In Sachsen ist die AfD vor der CDU die stärkste politische Kraft geworden. Warum?
Die AfD ist nicht nur in den neuen Bundesländern stark geworden, sondern auch in Bayern und Baden-Württemberg, also genau dort, wo es lange eine starke Union gab, die ganz verlässlich den rechten Rand integrierte. Doch angesichts beziehungsweise innerhalb der »Merkel-CDU« misslang das immer mehr. Sogar die CSU wurde in dieser Hinsicht unglaubwürdig, und die sächsische Union erst recht. Die wurde lange Zeit mit ja geradezu kindlicher Anhänglichkeit gewählt. In Ostsachsen etwa, wo alle Wahlkreise an die AfD gefallen sind, gab es vorher besonders große CDU-Mehrheiten. Das alles ist die Revanche dafür, dass Rechte sich von ihrer früheren Lieblingspartei enttäuscht fühlen. Und weil in den neuen Bundesländern ohnehin viel geringeres Vertrauen in das politische System und seine Elite besteht als im Westen, und weil außerdem das Parteiensystem dort nur lose in der Gesellschaft verankert ist, kann eine Protestpartei besonders leicht stark anschwellen, wie einst NPD und DVU.
Und jetzt die AfD ...
Als die AfD sich im Sommer 2015 schon vor Beginn der großen Flüchtlingsbewegung zur Pegida-Partei gemacht hatte, setzte ihr neuer Aufschwung ein. Gerade bei der Migrationsthematik, bei der es ja auch um die Stabilität der deutschen Gesellschaft, die Zukunft des Sozialstaates, die Klärung und gegebenenfalls Bewahrung der schon länger im Land bestehenden Kultur ging, hatten früher die meisten auf die CDU gesetzt. Doch diese Partei brüskierte viele Deutsche, als die Kanzlerin erklärte und nie wieder davon abrückte: Ihr Pegida- und AfD-Leute, ihr habt keine wirklichen Sorgen, sondern tragt bloß »Kälte und Hass im Herzen«. Außerdem seid ihr Rassisten. Also ziehen wir einen dicken Trennstrich zwischen uns und euch.

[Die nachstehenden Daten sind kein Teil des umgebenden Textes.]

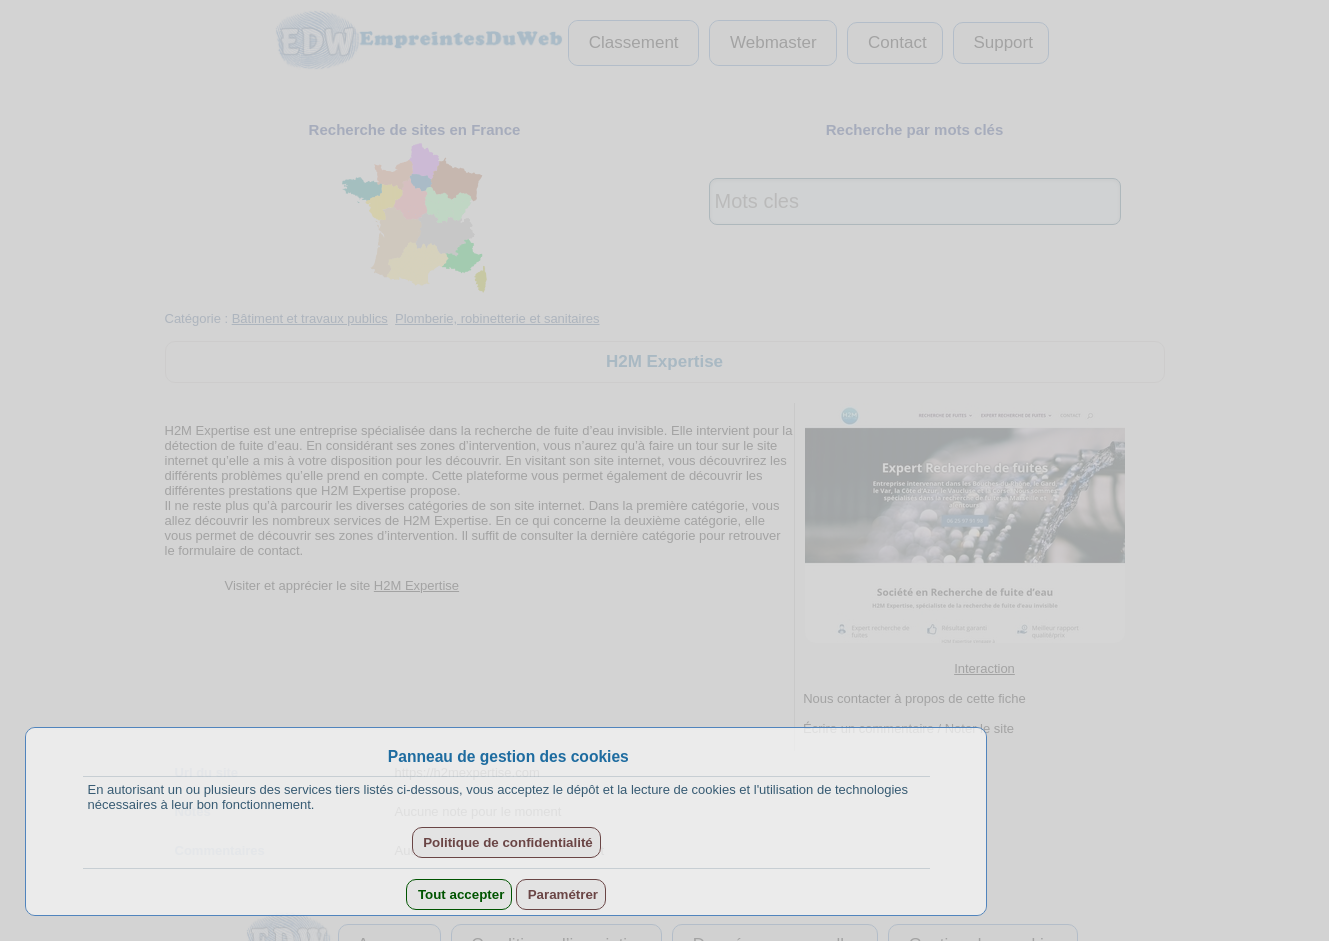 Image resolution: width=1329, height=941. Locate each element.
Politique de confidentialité (506, 842)
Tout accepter (459, 894)
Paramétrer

Waren viele nicht längst Rassisten? Leipzigs Polizeipräsident Bernd Merbitz sagte im Gespräch mit dem Präsidium des Zentralrats der Juden, in Sachsen agitierten nicht nur ein paar Leute gegen Flüchtlinge, sondern es herrsche sogenannter Alltagsrassismus.
Zweifellos gibt es offenen und zudem vielerlei latenten Rassismus in Deutschland. Ich glaube aber nicht, dass in erster Linie dessen Aktivierung die so große Zahl der AfD-Wähler erklärt. Vielmehr haben sich im Vorfeld dieser Wahl sehr viele Leute auch mit ganz normalen, also nicht-rassistischen Einstellungsmustern radikalisiert. Sie haben im Rahmen ihres gesunden Menschenverstandes einfach, oft auch allzu einfach, auf ganz reale Probleme von Migration und Integration reagiert, wie sie spätestens 2015 unübersehbar wurden. Weil sie sich dabei gerade von der die längste Zeit über in Deutschland regierenden Partei, der CDU, im Stich gelassen fühlten, und von Linken oder Grünen erst recht, konnten sie von Rechtspopulisten besonders leicht angelockt werden. Und wenn man das alles nur mit Rassismus erklären wollte, müsste man schon einen sehr weiten Rassismusbegriff verwenden, der das Kernphänomen dann freilich allzu unscharf in den Blick bekäme: dass nämlich viel Zuwanderung in kurzer Zeit sehr leicht die Empfindung zeitigt, im eigenen Land fortan nicht mehr zu Hause oder beheimatet zu sein. Ob dieser Eindruck berechtigt ist oder nicht, ist im Übrigen zweitrangig gegenüber dem Sachverhalt, dass auch ganz irreale Vorstellungen höchst reale Gefühle und Handlungen auslösen können. Und gerade so ist es, vor allem im Osten, seit Pegida gewesen.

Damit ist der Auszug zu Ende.